We visited Maui once, stayed in a studio at the Westin while the north building was being built.  The only thing I liked about staying there was the excellent snorkeling in front of the resort and that I could go eat at the restaurant near the pool when I was hungry.  I didn't care for anything else about the resort or the area in general.  We didn't explore the entire island too much.  I did like the area near the pancake gazebo place.  There are timeshares there, but I don't think they have air conditioning and I need that for allergies/breathing purposes.

We have never been to Kaui.  I've always wanted to go.  I'm sure I could replace the road to Hana with a visit to Waimea canyon and since it is the garden island, I'm sure we could find nice plants and waterfalls to enjoy coming and going.  I like the idea that I can borrow a dog from the shelter for a day since I miss my dogs really bad when I travel (something I read about on TUG).  It will be winter, chances are we would see some whales if we did a sail by the napili coast, which is something I think we would do.  

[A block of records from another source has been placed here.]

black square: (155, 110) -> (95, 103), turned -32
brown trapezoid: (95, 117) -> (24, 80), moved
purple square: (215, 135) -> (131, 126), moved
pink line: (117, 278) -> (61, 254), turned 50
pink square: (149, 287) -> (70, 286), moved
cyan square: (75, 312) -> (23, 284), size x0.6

I have Worldmark which would work for Maui, but I think it may not have air conditioning and that we make it a no go.  I did ask the other HGVC owners here about where to stay on Maui via exchange and Kaanapali Beach (diamond) looks/sounds fine.  I can also exchange via GPX which has lots of inventory for Kaui and some Kaanapali Beach deposits.  Shell has a resort on Kaui, but I don't know if I will still have my account by that time.  I do have an II trader that I could use to book the Shell resort if I want it, though.  I could do a direct trade with an owner, too.  

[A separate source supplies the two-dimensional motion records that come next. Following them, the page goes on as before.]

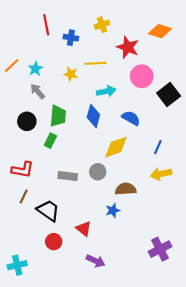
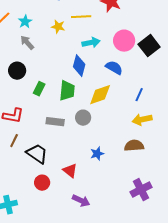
pink circle: (142, 76) -> (124, 41), moved
green trapezoid: (58, 116) -> (67, 91), moved
brown semicircle: (126, 189) -> (134, 146), moved

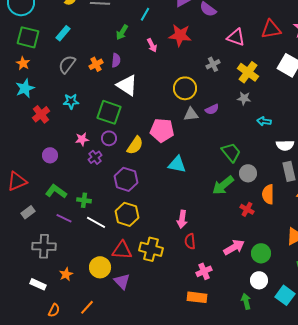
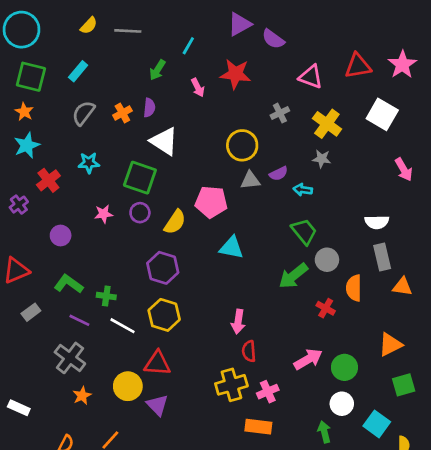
cyan arrow: (264, 121) -> (303, 190), moved
purple cross: (95, 157) -> (19, 205), moved
gray cross: (44, 246) -> (70, 358), moved, turned 35
yellow cross: (151, 249) -> (231, 385), moved, turned -30
white rectangle: (38, 284) -> (19, 408), moved

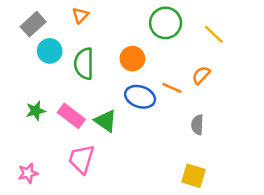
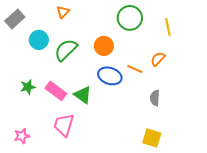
gray rectangle: (33, 24) -> (15, 19), moved
yellow line: (214, 34) -> (168, 27), turned 36
green semicircle: (84, 64) -> (66, 50), turned 45

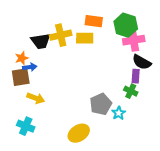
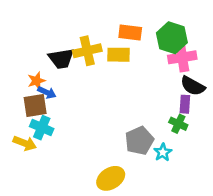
blue arrow: (30, 67) -> (47, 92), turned 32
yellow arrow: (36, 98) -> (25, 143), moved
cyan cross: (26, 126) -> (42, 128), moved

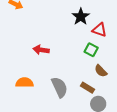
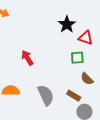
red arrow: (41, 50) -> (27, 58), turned 49
green square: (91, 50) -> (77, 58), turned -32

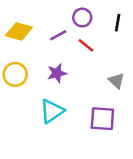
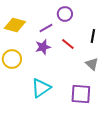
black line: (118, 23) -> (93, 36), moved
red line: (86, 45) -> (68, 44), moved
purple star: (57, 73) -> (43, 47), moved

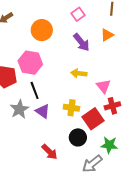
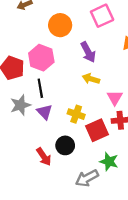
pink square: (78, 14) -> (102, 16), size x1.5
purple arrow: (81, 42) -> (88, 52), moved
black circle: (78, 137) -> (65, 145), moved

At this point, I am thinking I'll just keep picking everybody's brains for a few months since I don't need to put the request in probably until early 2015.  I just want to know what people think who visit both islands.  What we love about Big Island is Volcano National Park, the laid back feeling of the island, the people on the island, Akaka Falls, Hilo area, wild animals everywhere we go.  What we love on Oahu is everything about the North Shore (beach, waimea valley, shrimp trucks, Haleiwa), the overall feeling of being in Hawaii. So, with what we love about Hawaii, what can you all tell me about Maui vs. Kaui for a very special birthday vacation?


----------



## DeniseM (Aug 5, 2014)

> I like the idea that I can borrow a dog from the shelter for a day since I miss my dogs really bad when I travel (something I read about on TUG).



Sorry, but rental cars, and timeshares won't permit the dog, but they have a really nice dog park at the shelter, where you could spend time with a dog.

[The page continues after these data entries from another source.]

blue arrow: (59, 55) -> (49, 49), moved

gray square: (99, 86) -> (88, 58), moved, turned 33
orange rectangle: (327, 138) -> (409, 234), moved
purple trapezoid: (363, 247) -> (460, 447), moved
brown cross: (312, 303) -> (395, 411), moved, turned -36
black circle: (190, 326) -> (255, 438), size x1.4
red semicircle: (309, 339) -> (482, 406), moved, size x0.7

I think you'd love Kauai, but you need to whittle down your choices a bit more.  It sounds like you don't care for the "big resort" experience, so you will probably want to avoid the Marriotts, and Westin.

I think you should consider the Lawai Beach Resort - Ali'i Bldg. only - great snorkeling right in front of the resort.  (I think it's the only Kauai resort that has great snorkeling right in front of the resort.)  I believe that only the Ali'i Bldg. has A/C so you will want to check on that.  It also has the best views and ambiance.

Our other two favorite snorkeling places are drive-to North Shore locations:  Ke'e and Tunnels

Try www.htse.net for rentals - it's AT Lawai Beach Resort.

Have you had a chance to review the Kauai Ratings and Reviews?
http://tug2.com/RnR/ResortsGrid.aspx?ResortArea=3&ResortGroup=18


----------



## vacationtime1 (Aug 5, 2014)

DeniseM said:


> I think you should consider the Lawai Beach Resort - Ali'i Bldg. only - great snorkeling right in front of the resort.  (I think it's the only Kauai resort that has great snorkeling right in front of the resort.)  I believe that only the Ali'i Bldg. has A/C so you will want to check on that.  It also has the best views and ambiance.
> 
> Our other two favorite snorkeling places are drive-to North Shore locations:  Ke'e and Tunnels




Ke'e and Tunnels are very iffy in the winter when OP may be visiting Kauai.  The north shore gets the brunt of the winter storms.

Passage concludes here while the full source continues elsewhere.